→ YOUR TASK
Lines outside the range are not wanted. Give again exactly the lines between the line holding "Cartoon Elephant" and the line holding "finally adding your own custom domain.", inclusive, from the listing below.

→ DATA TO USE
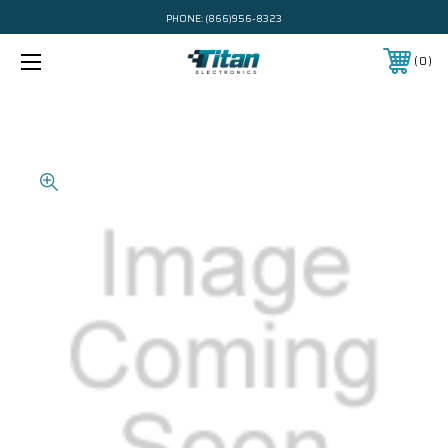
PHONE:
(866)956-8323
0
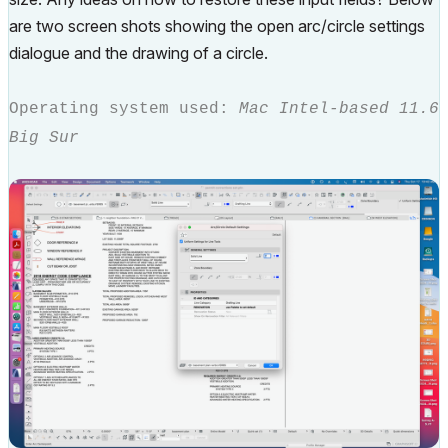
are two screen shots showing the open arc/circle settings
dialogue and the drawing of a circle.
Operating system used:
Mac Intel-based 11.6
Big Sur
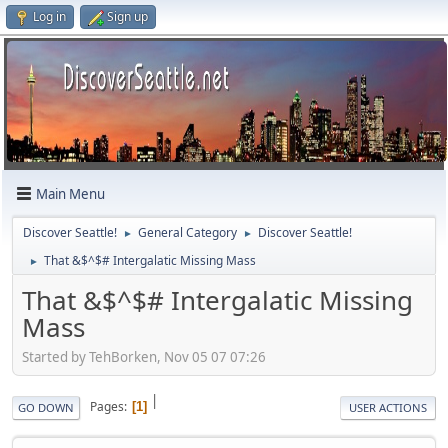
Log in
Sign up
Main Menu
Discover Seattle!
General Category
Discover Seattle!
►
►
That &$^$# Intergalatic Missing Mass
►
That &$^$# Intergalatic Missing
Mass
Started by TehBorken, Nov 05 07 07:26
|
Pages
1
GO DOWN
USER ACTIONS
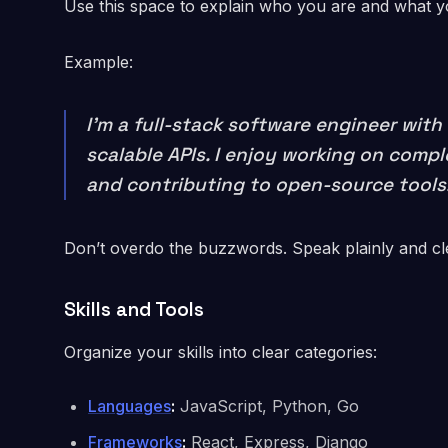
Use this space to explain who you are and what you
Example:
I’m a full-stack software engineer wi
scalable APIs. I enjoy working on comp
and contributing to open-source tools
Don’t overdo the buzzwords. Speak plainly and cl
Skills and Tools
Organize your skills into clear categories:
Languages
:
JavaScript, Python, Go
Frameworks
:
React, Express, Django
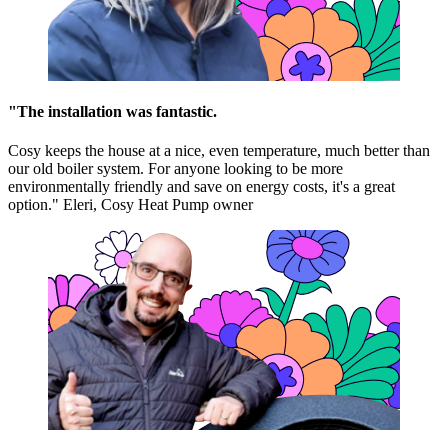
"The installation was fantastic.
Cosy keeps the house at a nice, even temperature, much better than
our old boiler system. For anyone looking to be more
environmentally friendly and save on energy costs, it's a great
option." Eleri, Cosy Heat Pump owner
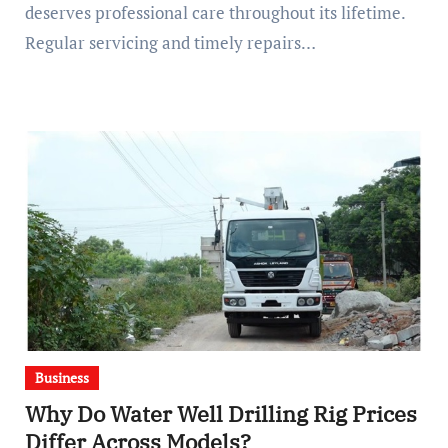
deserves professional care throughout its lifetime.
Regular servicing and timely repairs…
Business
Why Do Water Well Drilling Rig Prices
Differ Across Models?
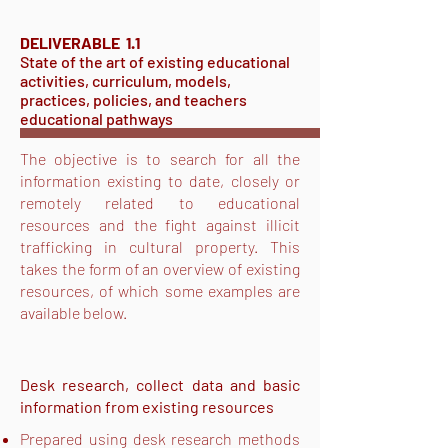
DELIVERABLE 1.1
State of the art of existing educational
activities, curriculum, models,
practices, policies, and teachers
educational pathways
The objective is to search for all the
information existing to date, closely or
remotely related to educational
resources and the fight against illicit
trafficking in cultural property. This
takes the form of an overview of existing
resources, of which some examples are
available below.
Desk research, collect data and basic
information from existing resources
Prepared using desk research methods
==
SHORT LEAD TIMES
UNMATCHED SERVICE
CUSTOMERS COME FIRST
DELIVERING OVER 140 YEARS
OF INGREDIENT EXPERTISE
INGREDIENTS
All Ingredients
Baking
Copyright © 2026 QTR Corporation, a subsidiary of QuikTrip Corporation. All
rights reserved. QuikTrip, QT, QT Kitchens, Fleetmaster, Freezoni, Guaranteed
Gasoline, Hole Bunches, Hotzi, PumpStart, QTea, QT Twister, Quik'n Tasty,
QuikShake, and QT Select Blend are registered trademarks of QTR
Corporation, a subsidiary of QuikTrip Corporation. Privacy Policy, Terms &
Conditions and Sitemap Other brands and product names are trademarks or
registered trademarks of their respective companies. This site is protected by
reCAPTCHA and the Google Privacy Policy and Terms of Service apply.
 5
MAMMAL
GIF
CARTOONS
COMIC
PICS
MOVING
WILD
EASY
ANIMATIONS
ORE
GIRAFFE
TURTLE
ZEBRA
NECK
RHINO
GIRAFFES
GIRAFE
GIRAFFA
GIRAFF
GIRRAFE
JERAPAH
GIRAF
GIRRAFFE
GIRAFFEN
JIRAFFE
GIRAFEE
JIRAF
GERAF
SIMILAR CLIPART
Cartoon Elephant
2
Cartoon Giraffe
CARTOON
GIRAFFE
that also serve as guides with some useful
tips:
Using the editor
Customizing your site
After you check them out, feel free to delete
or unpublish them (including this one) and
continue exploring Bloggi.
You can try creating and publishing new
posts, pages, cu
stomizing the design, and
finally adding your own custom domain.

→ RESPONSE FOR THIS EXERCISE
Cartoon Elephant
2
Cartoon Giraffe
CARTOON
GIRAFFE
that also serve as guides with some useful
tips:
Using the editor
Customizing your site
After you check them out, feel free to delete
or unpublish them (including this one) and
continue exploring Bloggi.
You can try creating and publishing new
posts, pages, cu
stomizing the design, and
finally adding your own custom domain.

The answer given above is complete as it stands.